The administration is going big. “The American Jobs Plan will invest in America in a way we have not invested since we built the interstate highways and won the Space Race,” says the White House.
In a lengthy description of the new plan, the administration notes that “our nation is falling behind its biggest competitors on research and development (R&D), manufacturing, and training,” and stresses the need to invest in “strengthening our infrastructure and competitiveness, and in creating the good-paying, union jobs of the future.”
Here’s the section of the plan that relates to EVs:
U.S. market share of plug-in electric vehicle (EV) sales is only one-third the size of the Chinese EV market. The President believes that must change. He is proposing a $174 billion investment to win the EV market. His plan will enable automakers to spur domestic supply chains from raw materials to parts, retool factories to compete globally, and support American workers to make batteries and EVs. It will give consumers point of sale rebates and tax incentives to buy American-made EVs, while ensuring that these vehicles are affordable for all families and manufactured by workers with good jobs. It will establish grant and incentive programs for state and local governments and the private sector to build a national network of 500,000 EV chargers by 2030, while promoting strong labor, training, and installation standards. His plan also will replace 50,000 diesel transit vehicles and electrify at least 20 percent of our yellow school bus fleet through a new Clean Buses for Kids Program at the Environmental Protection Agency, with support from the Department of Energy. These investments will set us on a path to 100 percent clean buses, while ensuring that the American workforce is trained to operate and maintain this 21st century infrastructure. Finally, it will utilize the vast tools of federal procurement to electrify the federal fleet, including the United States Postal Service.
President Biden made it clear during his campaign that he would heavily promote EVs and clean energy, and the latest announcement is another step toward filling in the details. It will be some time before the nuts and bolts of the new federal policies are in place, but the broad outline presented here looks sound, and we see a couple of particular things that we like.

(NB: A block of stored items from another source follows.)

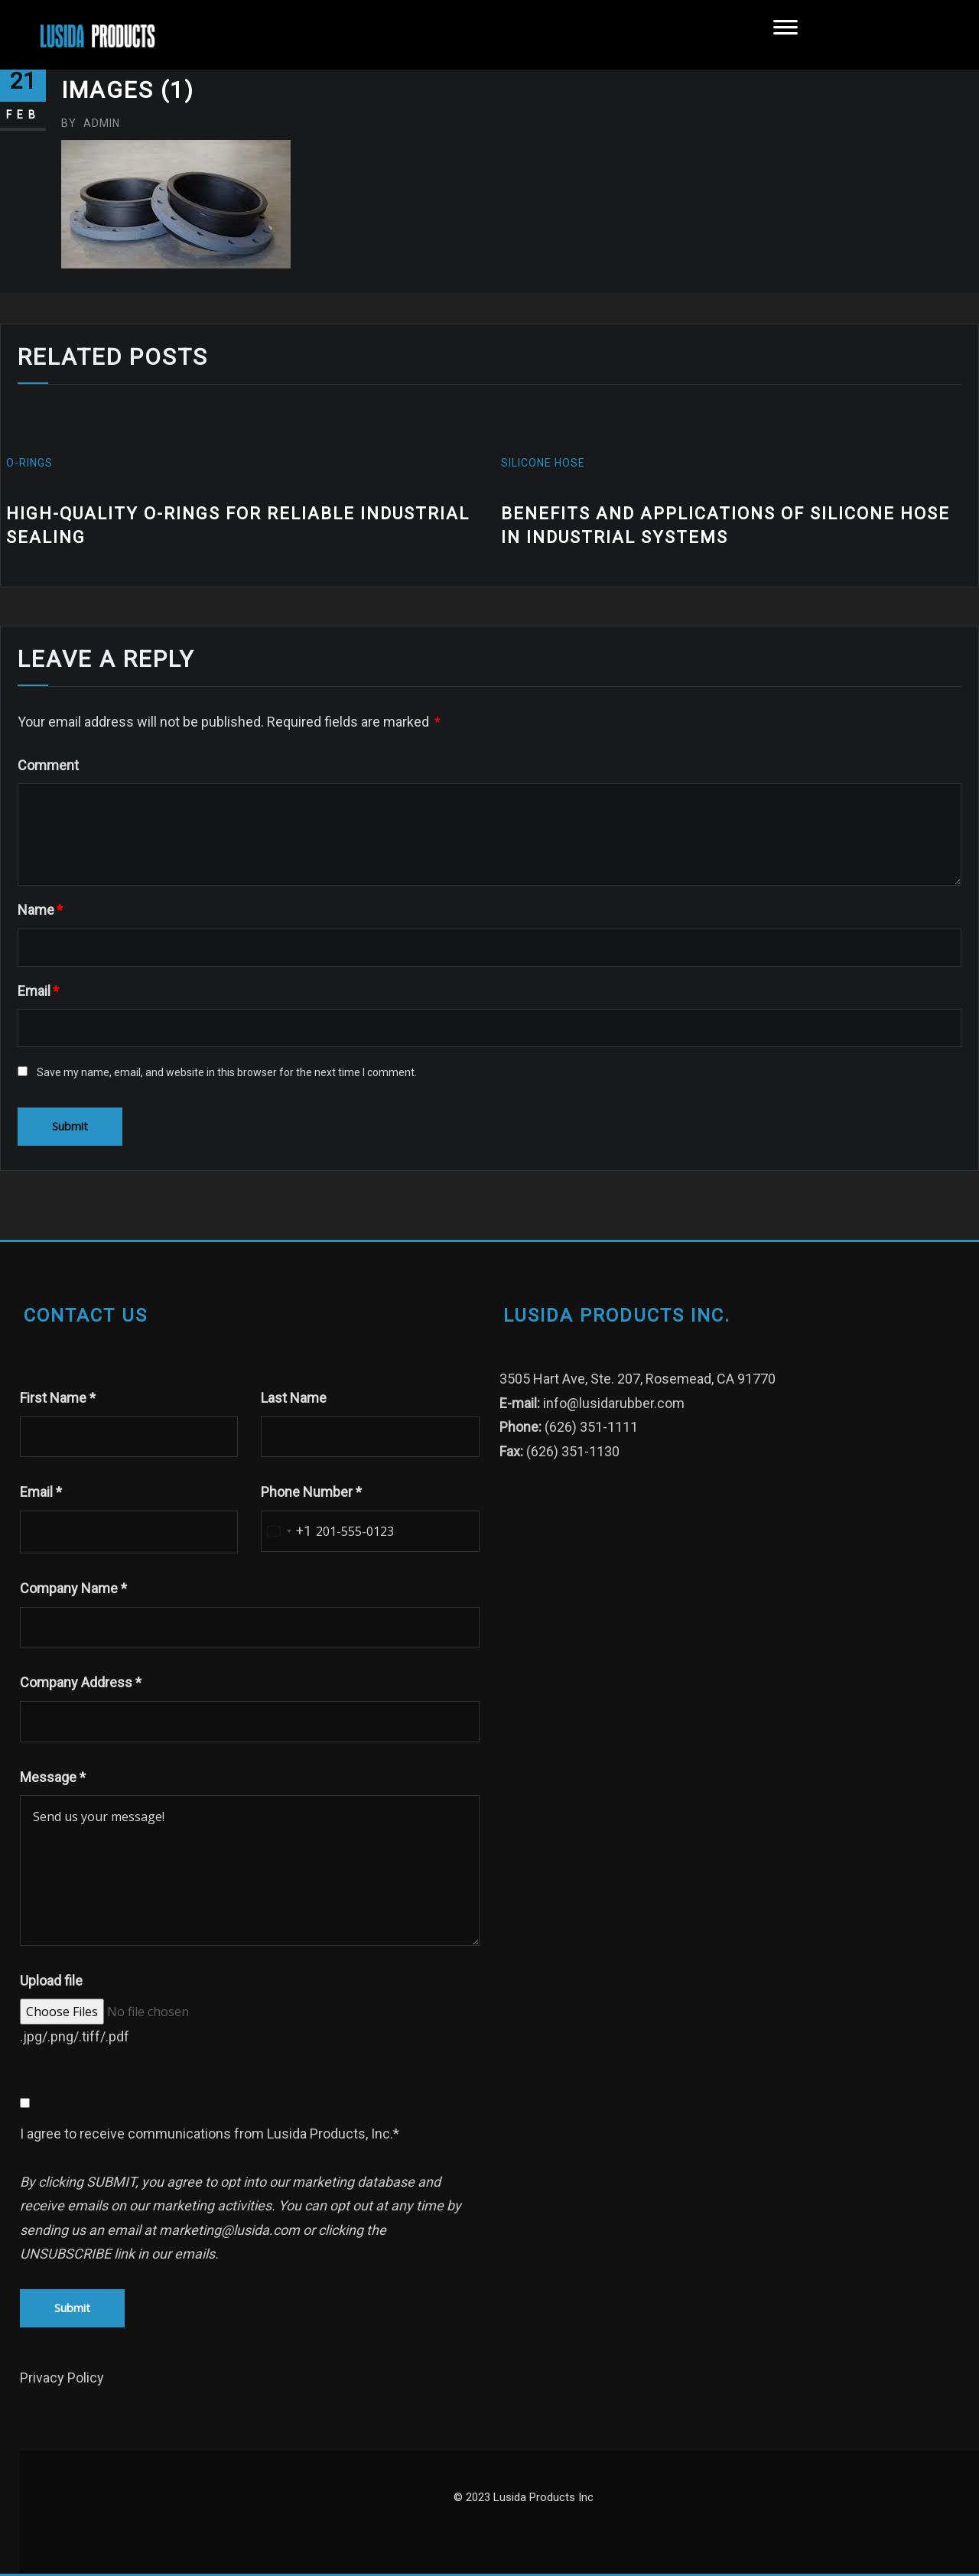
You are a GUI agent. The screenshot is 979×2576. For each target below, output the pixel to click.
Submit (72, 2307)
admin (90, 123)
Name (40, 910)
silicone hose (543, 463)
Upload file (51, 1981)
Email (38, 991)
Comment (48, 765)
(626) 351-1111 (591, 1427)
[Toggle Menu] (785, 35)
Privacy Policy (62, 2377)
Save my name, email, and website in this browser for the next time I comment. (227, 1072)
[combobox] (286, 1531)
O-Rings (31, 463)
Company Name (73, 1588)
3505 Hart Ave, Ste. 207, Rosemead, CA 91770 (637, 1379)
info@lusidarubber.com (614, 1403)
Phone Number (311, 1492)
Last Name (294, 1398)
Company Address (80, 1682)
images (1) (127, 89)
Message (53, 1777)
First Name (58, 1398)
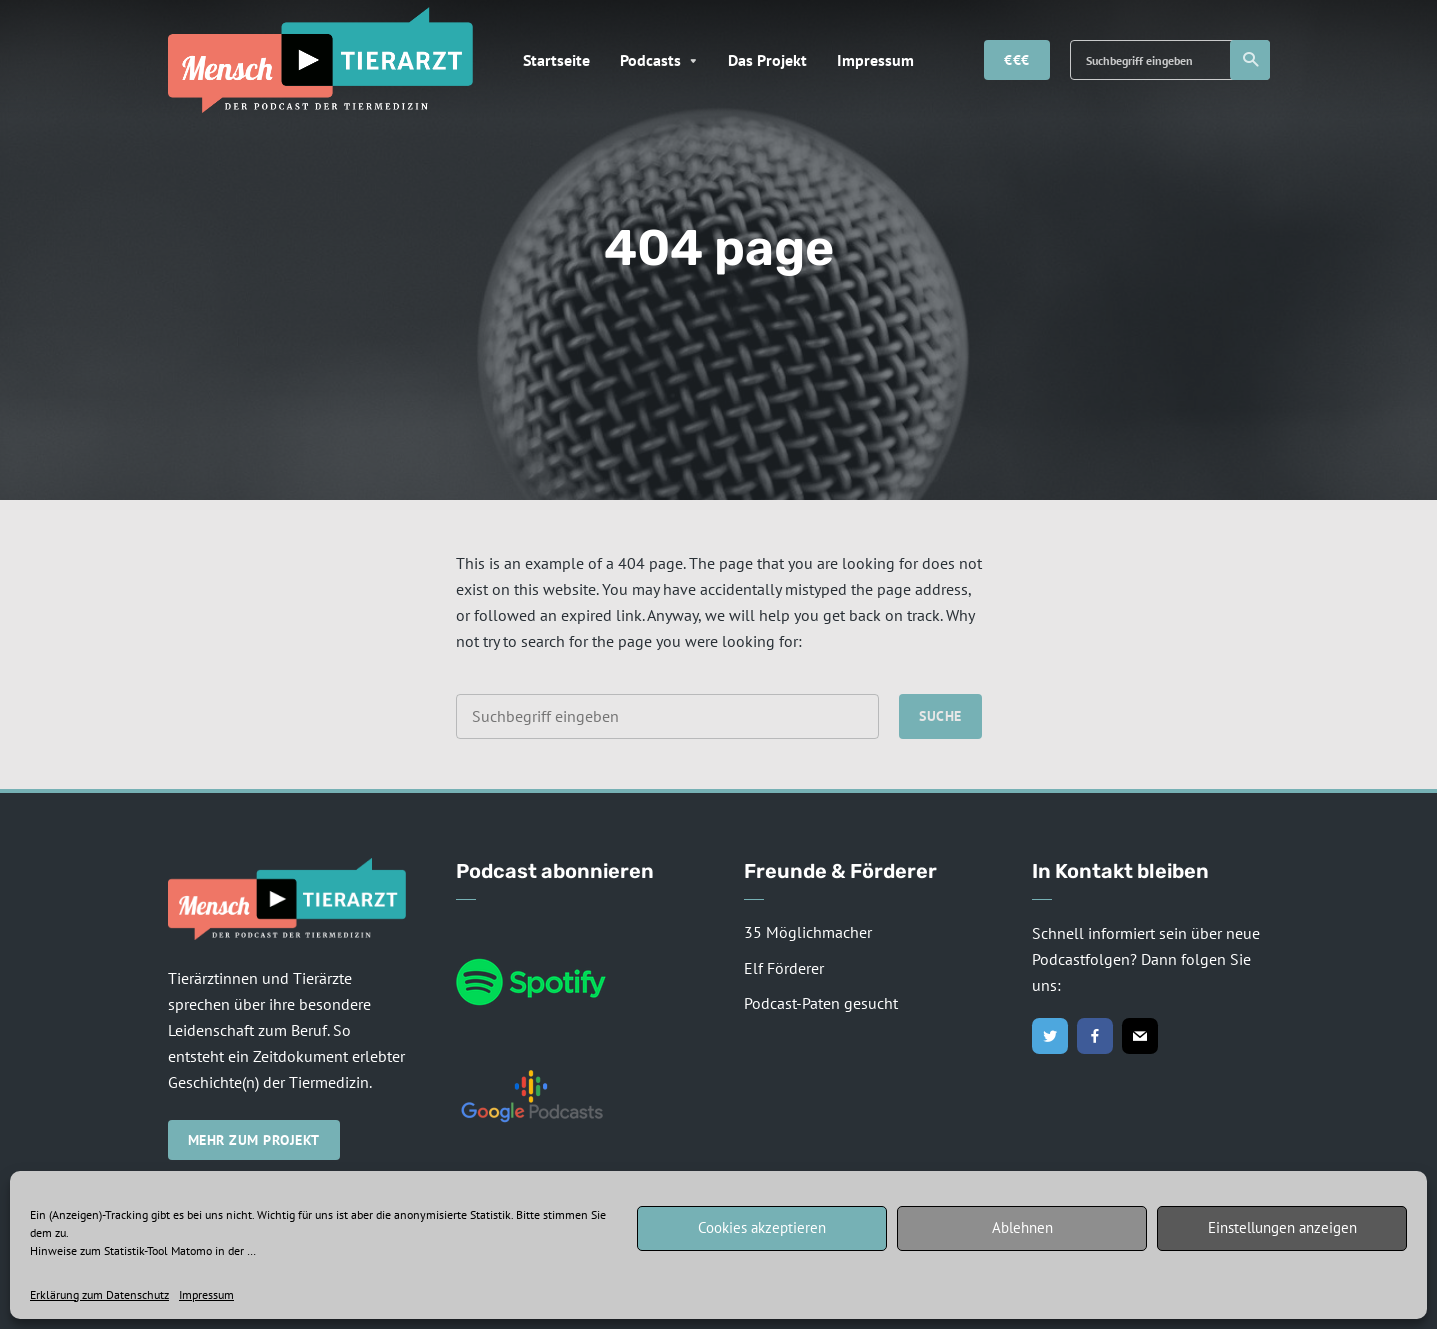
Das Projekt (767, 60)
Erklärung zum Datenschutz (99, 1294)
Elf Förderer (784, 968)
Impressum (206, 1294)
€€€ (1017, 60)
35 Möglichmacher (808, 932)
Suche (1251, 60)
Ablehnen (1022, 1227)
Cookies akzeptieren (762, 1227)
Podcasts (650, 60)
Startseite (556, 60)
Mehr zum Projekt (254, 1140)
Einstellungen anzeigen (1282, 1227)
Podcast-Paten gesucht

Restructuring federal consumer EVs incentives to include “point of sale rebates” would be a good move. The existing tax credit is an inefficient instrument that mainly benefits high-income taxpayers, and rewards the automakers that took a go-slow approach to electrification. It’s also good to see that policymakers understand the importance of building a strong domestic supply chain, and that they are keeping the focus on creating good-quality jobs.